▶ Assigned task: With all images left out, restate the records below exactly as written.

[Saved entries]
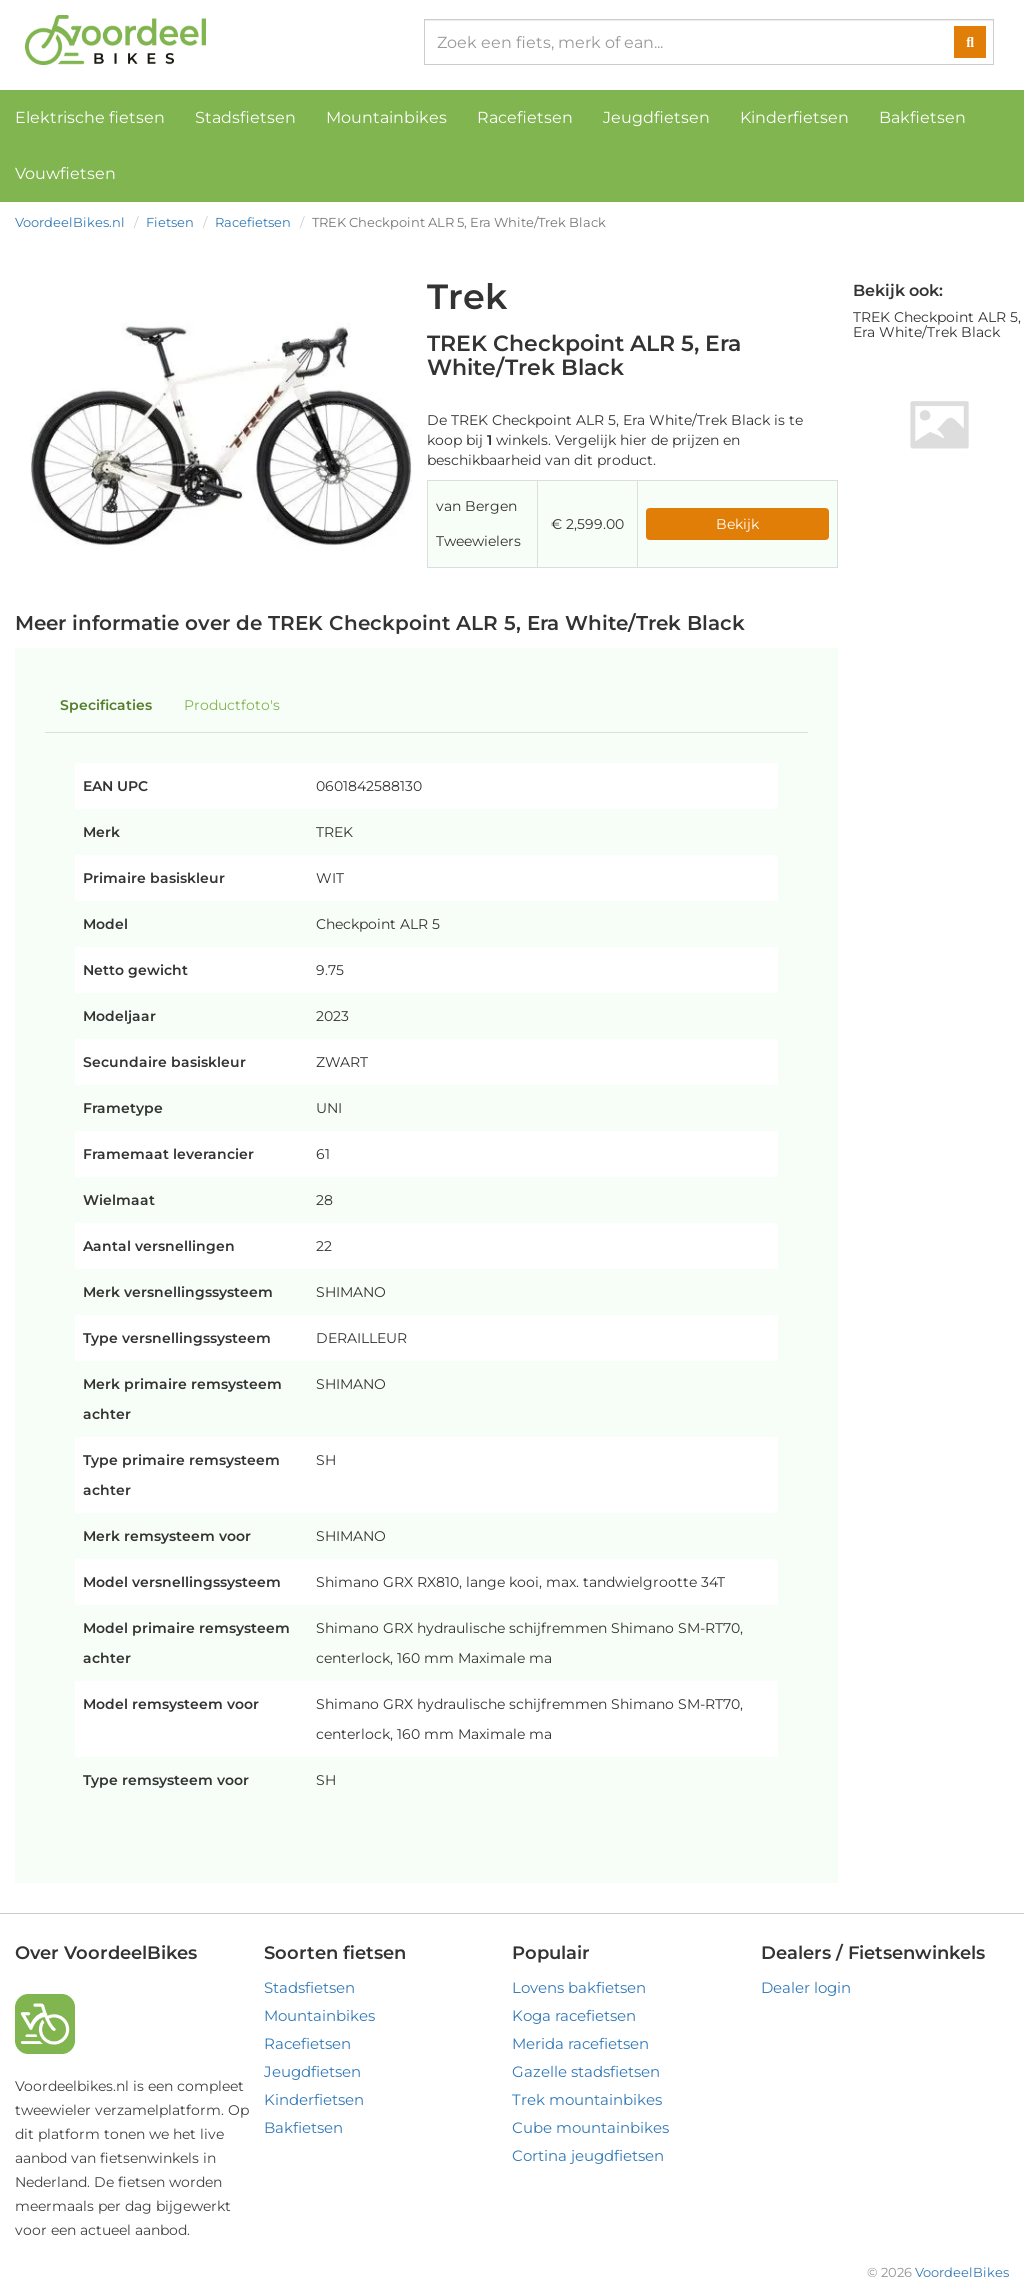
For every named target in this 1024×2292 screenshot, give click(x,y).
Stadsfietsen (245, 117)
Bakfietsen (922, 117)
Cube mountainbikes (590, 2127)
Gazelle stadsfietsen (586, 2071)
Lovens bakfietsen (579, 1987)
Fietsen (170, 222)
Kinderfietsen (794, 117)
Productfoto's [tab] (232, 705)
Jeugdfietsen (656, 117)
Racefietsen (525, 117)
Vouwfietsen (65, 173)
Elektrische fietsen (90, 117)
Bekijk (737, 524)
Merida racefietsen (580, 2043)
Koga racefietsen (574, 2015)
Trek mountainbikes (587, 2099)
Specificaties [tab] (106, 705)
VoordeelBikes (962, 2272)
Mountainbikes (386, 117)
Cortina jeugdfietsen (588, 2155)
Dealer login (806, 1987)
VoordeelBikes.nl (70, 222)
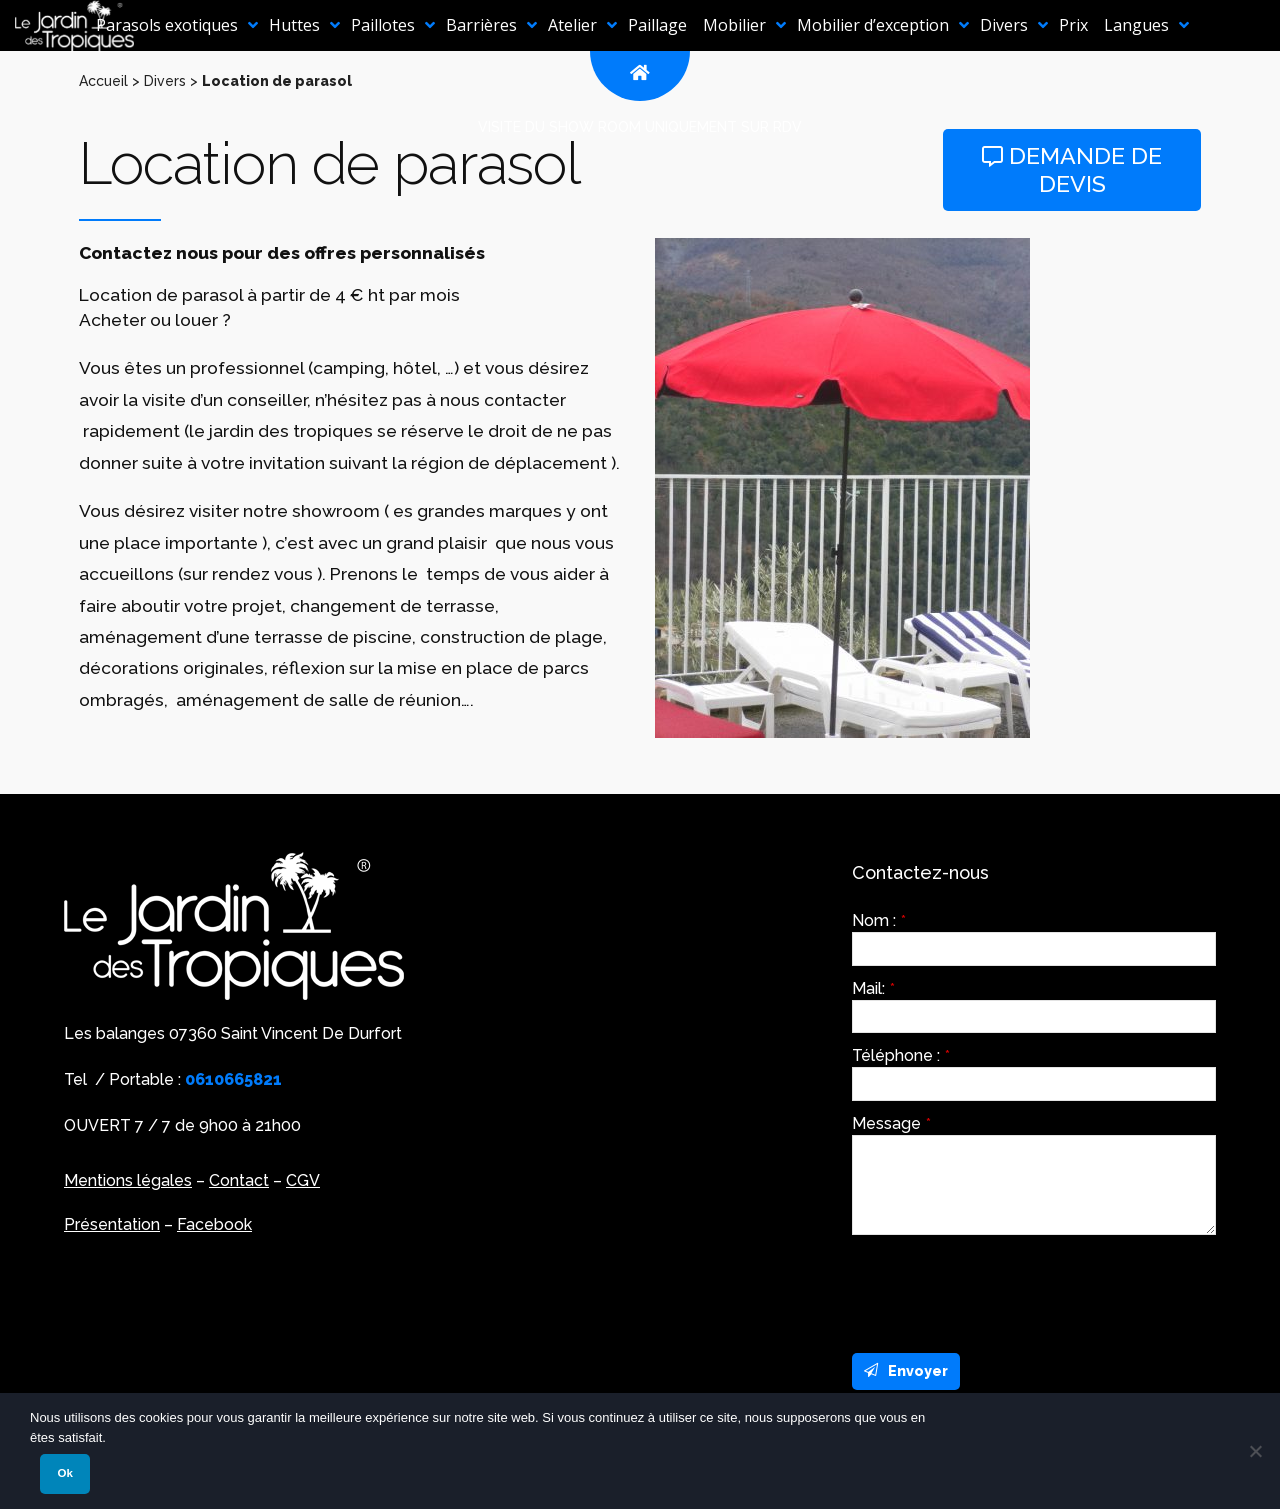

▶ Response:
For every named target in this 1024×2292 screenshot, give click(x,y).
Stadsfietsen (245, 117)
Bakfietsen (922, 117)
Cube mountainbikes (590, 2127)
Gazelle stadsfietsen (586, 2071)
Lovens bakfietsen (579, 1987)
Fietsen (170, 222)
Kinderfietsen (794, 117)
Productfoto's [tab] (232, 705)
Jeugdfietsen (656, 117)
Racefietsen (525, 117)
Vouwfietsen (65, 173)
Elektrische fietsen (90, 117)
Bekijk (737, 524)
Merida racefietsen (580, 2043)
Koga racefietsen (574, 2015)
Trek mountainbikes (587, 2099)
Specificaties [tab] (106, 705)
VoordeelBikes (962, 2272)
Mountainbikes (386, 117)
Cortina jeugdfietsen (588, 2155)
Dealer login (806, 1987)
VoordeelBikes.nl (70, 222)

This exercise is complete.